UNHCR's chief spokesperson, Melissa Fleming, told journalists in Geneva that some "10,200 people arrived in the seven days between August 21-27, compared to 4,500 the previous week."
She added that more than 22,000 people have been received at Za'atri since it opened on 30th July.
"Refugees say many thousands more are waiting to cross amid violence around [the governorate of] Daraa and we believe this could be the start of a much larger influx. Some of those who have crossed in recent days – especially Friday –report being bombed by aircraft. There are also reports of shelling, mortars and other weapons fire."
Typically, refugees cross the border at night and are taken straight to the camp by the International Organization for Migration and the Jordanian army.
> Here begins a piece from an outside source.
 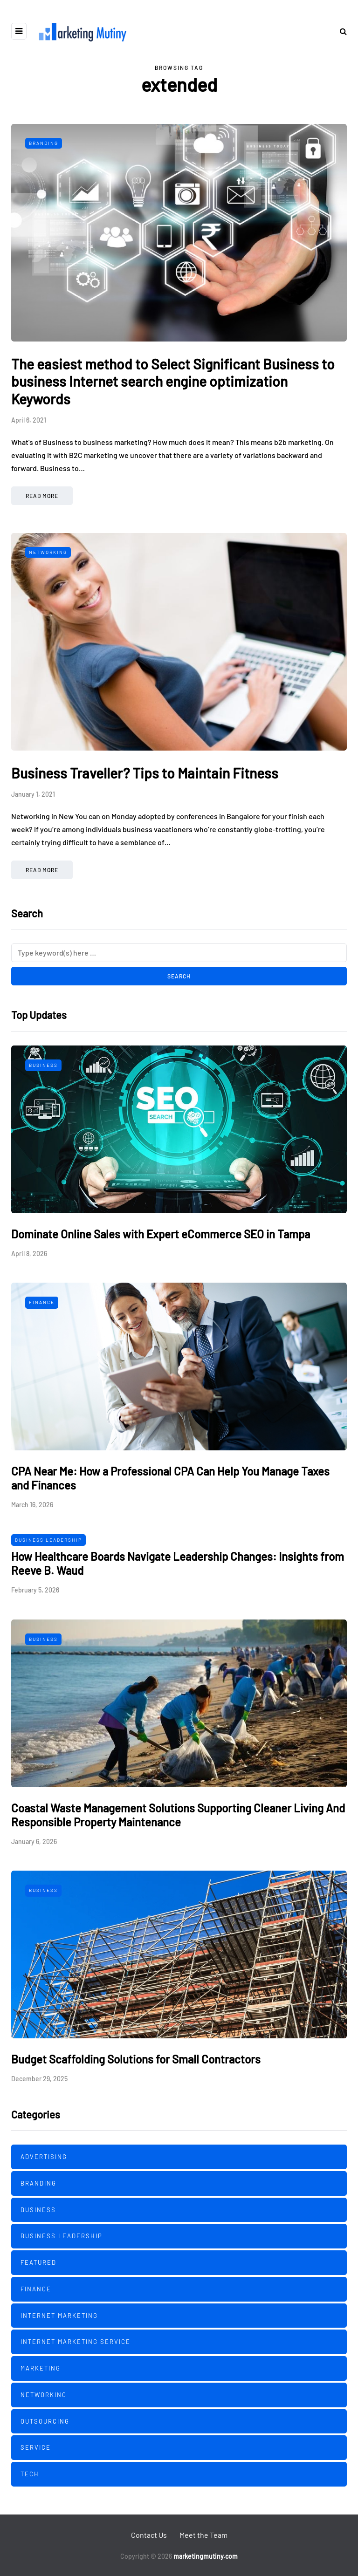 I want to click on [Search toggle], so click(x=340, y=31).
But 1,147 refugees arrived on Monday morning and were followed by another 1,400 overnight and early Tuesday.
Most of the arrivals over the past week have come from Daraa. Many refugees report being displaced up to five or six times inside Syria before they fled the country.
"We have received in the camp over the past week an increased number of unaccompanied children. Some children report that their parents have died, or are staying behind in Syria to look after relatives, or are working in other countries," Fleming said. "Some children, who did not have passports, said they were sent ahead of their parents who will follow later," the spokesperson added.
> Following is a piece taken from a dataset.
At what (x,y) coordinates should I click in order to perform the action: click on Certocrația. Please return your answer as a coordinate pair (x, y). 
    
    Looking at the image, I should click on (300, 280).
UNHCR, alongside the Jordan Hashemite Charity Organization, is racing to meet the humanitarian needs of the rapidly expanding refugee population at Za'atri with shelter, food, water and health care.
Staff from the refugee agency are pitching more tents and expanding the camp, preparing new ground with a base course of fine gravel to help control dust at the site. Trucks have been sent from a regional warehouse in Zarqa to reinforce stocks of tents and blankets.
The fast pace of arrivals has affected efforts to improve conditions for the existing population, but work on this continues.